ワーナー・ブラザース映画製作・配給『許されざる者』の完成報告記者会見が1日、東京・六本木のグランドハイアット東京で行われ、出演の渡辺謙、佐藤浩市、柄本明、柳楽優弥、怱那汐里、小池栄子、そして李相日監督が登壇した。
本作は、クリント・イーストウッド監督・主演の伝説的名作『許されざる者』(第65回アカデミー賞最優秀作品賞他4部門受賞)を、1880年、明治維新期の未開拓の地・北海道を舞台に、壮大なスケールと日本最高のスタッフ・キャストで再生する、日本映画史上最大のプロジェクト。黒澤明監督『用心棒』を西部劇に翻案した『荒野の用心棒』がイーストウッドの出世作になったのに対し、今度はイーストウッドが “最後の西部劇” と銘打った『許されざる者』が時代劇として再生された。
この不可能と言われた企画の主演オファーを渡辺が快諾し、イーストウッド監督作『硫黄島からの手紙』で渡辺、ワーナー日本法人が培った信頼関係もあって、イーストウッドの許可が下りた。アダプテーション脚本を李監督、音楽は岩代太郎、撮影は笠松則道、照明は渡邊孝一、録音は白取貢、美術は原田満生と杉本亮、装飾は渡辺大智、編集は今井剛、衣裳デザインは小川久美子、ヘアメイクは橋本申二、キャスティングディレクターは元川益暢が手掛けた。他に、近藤芳正、小澤征悦、三浦貴大、滝藤賢一、國村隼が出演している。

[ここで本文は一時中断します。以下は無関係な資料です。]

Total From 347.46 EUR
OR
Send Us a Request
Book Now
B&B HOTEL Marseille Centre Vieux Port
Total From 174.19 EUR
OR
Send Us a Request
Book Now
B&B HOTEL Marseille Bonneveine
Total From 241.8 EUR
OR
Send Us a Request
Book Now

製作総指揮はウィリアム・アイアトン。製作は久松猛朗。ゼネラルプロデューサーは小岩井宏悦/石田雄治。Co.ゼネラルプロデューサーは由里敬三/鳥羽乾二郎/佐々木史朗。プロデューサーは久保田傑/高橋信一。ラインプロデューサーは押田興将。制作プロダクションは日活とオフィス・シロウズ。12年9月22日クランクイン、11月27日アップ。9月13日(金)より新宿ピカデリー他で全国公開。
なお、本作は第70回ベネチア国際映画祭に特別招待作品として出品が決定。会見冒頭には約8分のダイジェスト版が上映され、その重厚で壮大なスケール感と人間ドラマに会場は圧倒された。また、イーストウッド監督から「日本映画の新たな時代の幕開けを感じた」といったメッセージが寄せられた。
▼渡辺謙 クリント作品の世界観を踏襲しつつ、刺激的で冒険的、日本の風土、痛み、湿度などが感じられる独自の映画に仕上がった。クリントに感謝したい。
▼佐藤浩市 現場の空気感を大事にして、李監督に追い詰められながら演じた。
▼柄本明 色々大変だったが、李相日という一つの才能というものは大したものだ。
▼李相日監督 このスタッフ・キャストで撮り切れたことを誇りに思う。まだ実感はないが、映画界の神様クリントの心に届いたようで頑張った甲斐があった。